Material for this exercise:
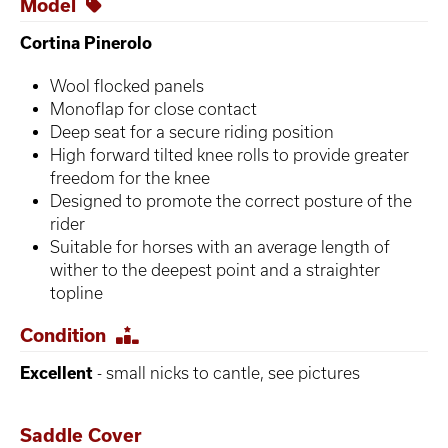
Model
Cortina Pinerolo
Wool flocked panels
Monoflap for close contact
Deep seat for a secure riding position
High forward tilted knee rolls to provide greater
freedom for the knee
Designed to promote the correct posture of the
rider
Suitable for horses with an average length of
wither to the deepest point and a straighter
topline
Condition
Excellent
- small nicks to cantle, see pictures
Saddle Cover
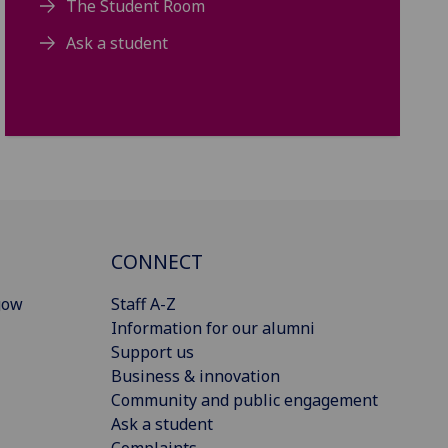
The Student Room
Ask a student
CONNECT
gow
Staff A-Z
Information for our alumni
Support us
Business & innovation
Community and public engagement
Ask a student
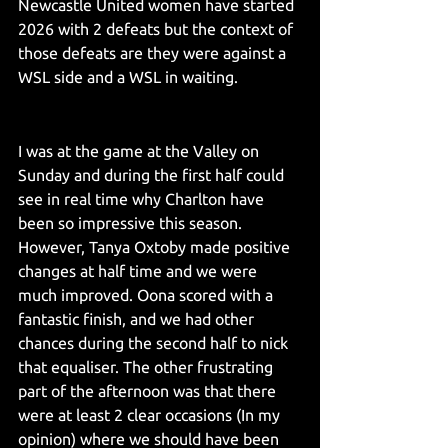
Newcastle United women have started 
2026 with 2 defeats but the context of 
those defeats are they were against a 
WSL side and a WSL in waiting.
I was at the game at the Valley on 
Sunday and during the first half could 
see in real time why Charlton have 
been so impressive this season. 
However, Tanya Oxtoby made positive 
changes at half time and we were 
much improved. Oona scored with a 
fantastic finish, and we had other 
chances during the second half to nick 
that equaliser. The other frustrating 
part of the afternoon was that there 
were at least 2 clear occasions (In my 
opinion) where we should have been 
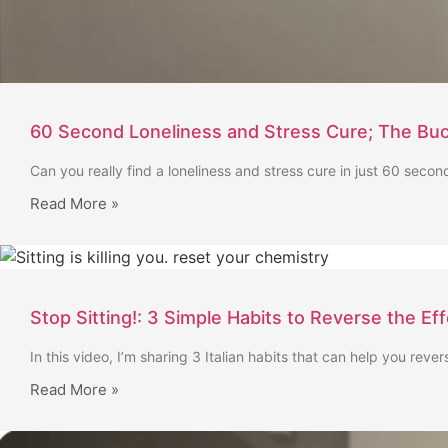
60 Second Loneliness and Stress Cure; The Buo
Can you really find a loneliness and stress cure in just 60 second
Read More »
Stop Sitting!: 3 Simple Habits to Reverse the Ef
In this video, I’m sharing 3 Italian habits that can help you rever
Read More »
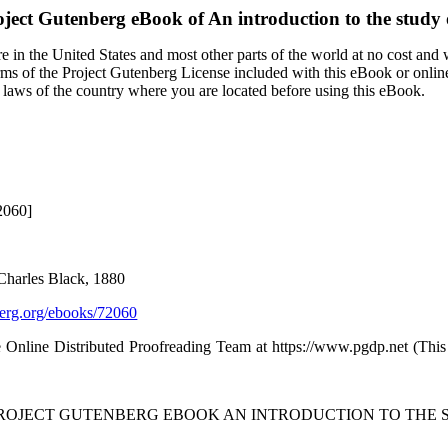
oject Gutenberg eBook of
An introduction to the study o
 in the United States and most other parts of the world at no cost and
terms of the Project Gutenberg License included with this eBook or onlin
e laws of the country where you are located before using this eBook.
2060]
Charles Black, 1880
rg.org/ebooks/72060
e Online Distributed Proofreading Team at https://www.pgdp.net (Thi
PROJECT GUTENBERG EBOOK AN INTRODUCTION TO THE S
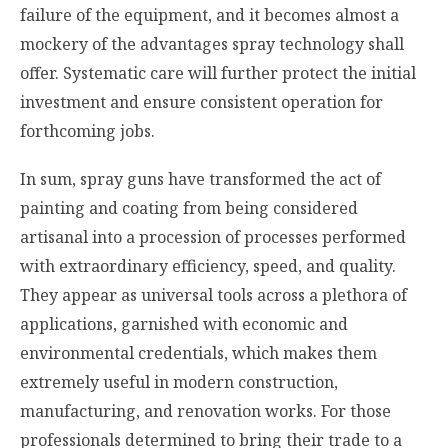
failure of the equipment, and it becomes almost a
mockery of the advantages spray technology shall
offer. Systematic care will further protect the initial
investment and ensure consistent operation for
forthcoming jobs.
In sum, spray guns have transformed the act of
painting and coating from being considered
artisanal into a procession of processes performed
with extraordinary efficiency, speed, and quality.
They appear as universal tools across a plethora of
applications, garnished with economic and
environmental credentials, which makes them
extremely useful in modern construction,
manufacturing, and renovation works. For those
professionals determined to bring their trade to a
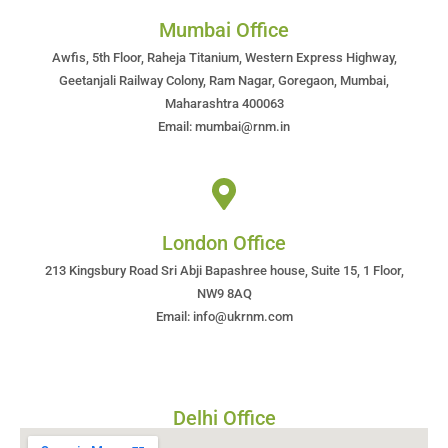
Mumbai Office
Awfis, 5th Floor, Raheja Titanium, Western Express Highway,
Geetanjali Railway Colony, Ram Nagar, Goregaon, Mumbai,
Maharashtra 400063
Email: mumbai@rnm.in
London Office
213 Kingsbury Road Sri Abji Bapashree house, Suite 15, 1 Floor,
NW9 8AQ
Email: info@ukrnm.com
Delhi Office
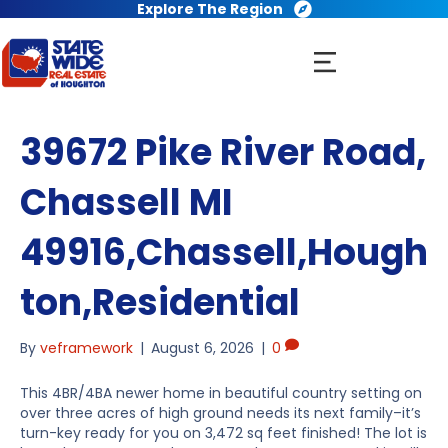
Explore The Region
39672 Pike River Road,
Chassell MI
49916,Chassell,Hough
ton,Residential
By
veframework
|
August 6, 2026
|
0
This 4BR/4BA newer home in beautiful country setting on
over three acres of high ground needs its next family–it’s
turn-key ready for you on 3,472 sq feet finished! The lot is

Exercise prompt: The answer must be an exact copy of the lines from the one with "environmental credentials, which makes them" through the final line above, both ends included, and nothing else; pictures stay out.

Exercise solution:
environmental credentials, which makes them
extremely useful in modern construction,
manufacturing, and renovation works. For those
professionals determined to bring their trade to a
Mumbai Office
Awfis, 5th Floor, Raheja Titanium, Western Express Highway,
Geetanjali Railway Colony, Ram Nagar, Goregaon, Mumbai,
Maharashtra 400063
Email: mumbai@rnm.in
London Office
213 Kingsbury Road Sri Abji Bapashree house, Suite 15, 1 Floor,
NW9 8AQ
Email: info@ukrnm.com
Delhi Office
Explore The Region
39672 Pike River Road,
Chassell MI
49916,Chassell,Hough
ton,Residential
By
veframework
|
August 6, 2026
|
0
This 4BR/4BA newer home in beautiful country setting on
over three acres of high ground needs its next family–it’s
turn-key ready for you on 3,472 sq feet finished! The lot is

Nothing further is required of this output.